With Saint Andrew’s day just around the corner, it seemed only fitting that we take a brief look into our patron saint and his relationship with Scotland.
Saint Andrew, who was also known as Andrew the Apostle, was born in Galilee. He and his brother Saint Peter were both simple fishermen before each becoming one of the 12 Apostles and travelled great distances spreading the holy word. Saint Andrew was ultimately crucified in Patras on 30 November 60AD, by order of the Roman governor Aegeas. His crucifixion was carried out on an X shaped cross because he felt that he was not worthy of being crucified on the same shaped cross as Jesus had been. Popular theories suggest that St. Andrew never actually visited Scotland while he was alive. Instead, his remains were brought to Fife after Saint Regulus (otherwise known as Saint Rule) had a vision that told him to hide Saint Andrew’s remains at the ends of the earth.

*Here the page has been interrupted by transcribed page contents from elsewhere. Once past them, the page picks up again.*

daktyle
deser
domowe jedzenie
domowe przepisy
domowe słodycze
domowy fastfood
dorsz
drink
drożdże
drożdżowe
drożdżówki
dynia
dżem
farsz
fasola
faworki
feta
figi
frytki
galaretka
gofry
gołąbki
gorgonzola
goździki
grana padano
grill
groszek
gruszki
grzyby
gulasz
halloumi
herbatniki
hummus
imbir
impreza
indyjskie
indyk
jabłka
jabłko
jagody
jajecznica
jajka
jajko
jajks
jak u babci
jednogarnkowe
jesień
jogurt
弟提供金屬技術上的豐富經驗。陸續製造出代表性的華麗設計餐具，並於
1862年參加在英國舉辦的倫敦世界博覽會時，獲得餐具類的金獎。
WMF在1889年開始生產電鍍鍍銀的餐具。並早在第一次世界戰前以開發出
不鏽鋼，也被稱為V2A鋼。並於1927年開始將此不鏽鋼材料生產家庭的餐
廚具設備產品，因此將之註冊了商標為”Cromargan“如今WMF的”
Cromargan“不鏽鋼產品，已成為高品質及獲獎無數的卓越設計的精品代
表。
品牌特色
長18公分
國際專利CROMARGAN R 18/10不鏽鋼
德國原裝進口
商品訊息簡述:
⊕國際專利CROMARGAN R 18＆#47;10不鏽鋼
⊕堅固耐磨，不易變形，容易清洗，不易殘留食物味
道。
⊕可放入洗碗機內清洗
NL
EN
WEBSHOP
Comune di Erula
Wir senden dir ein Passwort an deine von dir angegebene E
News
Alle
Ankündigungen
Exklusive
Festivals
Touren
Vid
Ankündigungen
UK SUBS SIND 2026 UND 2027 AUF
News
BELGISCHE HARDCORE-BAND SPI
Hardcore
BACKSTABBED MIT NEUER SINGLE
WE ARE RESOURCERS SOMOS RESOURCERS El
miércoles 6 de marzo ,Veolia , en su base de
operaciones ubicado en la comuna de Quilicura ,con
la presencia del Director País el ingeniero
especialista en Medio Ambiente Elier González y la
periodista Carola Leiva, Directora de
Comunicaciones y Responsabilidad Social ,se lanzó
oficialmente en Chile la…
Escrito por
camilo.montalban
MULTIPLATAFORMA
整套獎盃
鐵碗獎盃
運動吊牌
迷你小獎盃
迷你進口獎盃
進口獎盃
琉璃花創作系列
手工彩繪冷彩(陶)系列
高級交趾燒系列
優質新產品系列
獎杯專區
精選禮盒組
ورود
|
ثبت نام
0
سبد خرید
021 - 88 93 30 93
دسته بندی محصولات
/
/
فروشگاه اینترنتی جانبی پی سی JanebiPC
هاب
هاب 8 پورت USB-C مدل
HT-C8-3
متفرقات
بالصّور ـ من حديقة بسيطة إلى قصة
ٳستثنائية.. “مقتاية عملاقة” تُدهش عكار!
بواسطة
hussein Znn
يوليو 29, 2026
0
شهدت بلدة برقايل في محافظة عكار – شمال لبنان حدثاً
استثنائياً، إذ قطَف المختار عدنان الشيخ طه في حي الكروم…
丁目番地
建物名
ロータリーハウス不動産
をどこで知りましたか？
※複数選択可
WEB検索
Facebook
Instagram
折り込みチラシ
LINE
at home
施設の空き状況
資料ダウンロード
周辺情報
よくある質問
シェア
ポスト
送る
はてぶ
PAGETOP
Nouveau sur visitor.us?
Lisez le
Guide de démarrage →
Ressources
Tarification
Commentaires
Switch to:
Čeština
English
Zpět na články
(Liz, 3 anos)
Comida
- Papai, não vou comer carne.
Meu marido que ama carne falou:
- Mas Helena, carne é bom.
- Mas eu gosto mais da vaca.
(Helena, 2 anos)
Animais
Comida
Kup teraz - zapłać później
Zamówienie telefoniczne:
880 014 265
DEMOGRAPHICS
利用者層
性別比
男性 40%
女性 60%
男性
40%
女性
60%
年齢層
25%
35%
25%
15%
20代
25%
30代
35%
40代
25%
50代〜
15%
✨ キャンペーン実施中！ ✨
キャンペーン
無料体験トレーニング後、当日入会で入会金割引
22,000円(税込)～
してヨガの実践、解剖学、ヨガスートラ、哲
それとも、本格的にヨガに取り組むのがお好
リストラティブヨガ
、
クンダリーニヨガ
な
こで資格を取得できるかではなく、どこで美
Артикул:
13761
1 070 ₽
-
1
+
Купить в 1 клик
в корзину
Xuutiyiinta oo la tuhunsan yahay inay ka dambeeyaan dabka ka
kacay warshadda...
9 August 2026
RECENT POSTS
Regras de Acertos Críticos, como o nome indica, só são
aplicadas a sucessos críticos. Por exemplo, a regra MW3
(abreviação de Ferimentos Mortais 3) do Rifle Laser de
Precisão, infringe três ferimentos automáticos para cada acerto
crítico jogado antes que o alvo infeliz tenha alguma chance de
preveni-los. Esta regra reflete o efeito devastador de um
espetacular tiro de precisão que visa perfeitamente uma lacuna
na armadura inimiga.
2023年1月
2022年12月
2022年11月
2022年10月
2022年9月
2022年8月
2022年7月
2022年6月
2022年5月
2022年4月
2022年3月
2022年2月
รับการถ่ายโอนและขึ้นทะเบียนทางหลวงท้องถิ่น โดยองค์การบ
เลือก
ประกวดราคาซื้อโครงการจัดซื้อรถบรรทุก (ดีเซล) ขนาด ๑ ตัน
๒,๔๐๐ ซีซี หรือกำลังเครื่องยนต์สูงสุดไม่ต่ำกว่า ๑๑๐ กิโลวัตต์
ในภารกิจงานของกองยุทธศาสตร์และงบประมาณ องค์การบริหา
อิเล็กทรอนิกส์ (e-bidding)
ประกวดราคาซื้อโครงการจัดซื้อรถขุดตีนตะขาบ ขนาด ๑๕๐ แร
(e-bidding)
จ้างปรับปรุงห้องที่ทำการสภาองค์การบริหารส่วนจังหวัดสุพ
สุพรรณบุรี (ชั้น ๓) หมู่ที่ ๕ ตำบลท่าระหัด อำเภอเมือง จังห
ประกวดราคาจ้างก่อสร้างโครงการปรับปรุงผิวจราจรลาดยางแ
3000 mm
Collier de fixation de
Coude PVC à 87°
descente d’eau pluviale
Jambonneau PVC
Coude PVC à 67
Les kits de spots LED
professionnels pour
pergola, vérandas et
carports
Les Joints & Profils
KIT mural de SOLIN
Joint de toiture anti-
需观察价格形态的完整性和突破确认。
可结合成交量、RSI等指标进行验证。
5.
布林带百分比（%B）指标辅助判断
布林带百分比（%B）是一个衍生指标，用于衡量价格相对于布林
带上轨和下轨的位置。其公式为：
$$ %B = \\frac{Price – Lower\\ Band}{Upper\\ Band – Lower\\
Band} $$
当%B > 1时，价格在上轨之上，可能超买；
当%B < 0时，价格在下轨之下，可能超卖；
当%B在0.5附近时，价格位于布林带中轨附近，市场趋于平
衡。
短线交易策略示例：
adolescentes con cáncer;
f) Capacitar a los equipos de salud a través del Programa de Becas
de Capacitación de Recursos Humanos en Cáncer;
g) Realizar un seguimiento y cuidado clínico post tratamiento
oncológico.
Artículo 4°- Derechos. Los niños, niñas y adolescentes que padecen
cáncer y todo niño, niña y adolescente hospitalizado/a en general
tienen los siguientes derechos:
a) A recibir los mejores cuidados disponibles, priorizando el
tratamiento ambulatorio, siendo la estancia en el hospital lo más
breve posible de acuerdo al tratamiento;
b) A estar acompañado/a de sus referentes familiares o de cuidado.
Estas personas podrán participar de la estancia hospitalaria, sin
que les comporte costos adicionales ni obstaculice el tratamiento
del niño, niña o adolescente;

In 35AD, the distant lands of Scotland would have sufficed that request.
Fast forward to the 8th century on the morning of a battle between the Picts and Scots against King Athelstan’s Anglo-Saxons. King of the Picts, Oengus (Angus) II, was preparing to lead his severely outnumbered army into battle when he is said to have seen an X shape in the sky and took this as a sign from Saint Andrew. He prayed to Saint Andrew and promised that if his army won the battle, he would make Saint Andrew the patron saint of Scotland. He of course won the battle and in 1320, Saint Andrew was officially declared the patron saint of Scotland during the signing of The Declaration of Arbroath. The X shaped cross that Saint Andrew was crucified on and the X that Oengus (Angus) II saw in the sky on the morning before the battle led to the creation of Scotland's national flag. Saint Andrew is also the patron saint of Greece, Russia, Amalfi and Barbados but no country celebrates him quite like Scotland does.
Each year on the 30th of November the people of Scotland and people with Scottish heritage all around the world celebrate Saint Andrew with dinners, music, recitations and ceilidhs. However you choose to celebrate Saint Andrew’s day this year, you’ll need to think about what to wear. Saint Andrew’s day is a good excuse for dusting off your old kilt outfit or even a great time to buy or hire something new.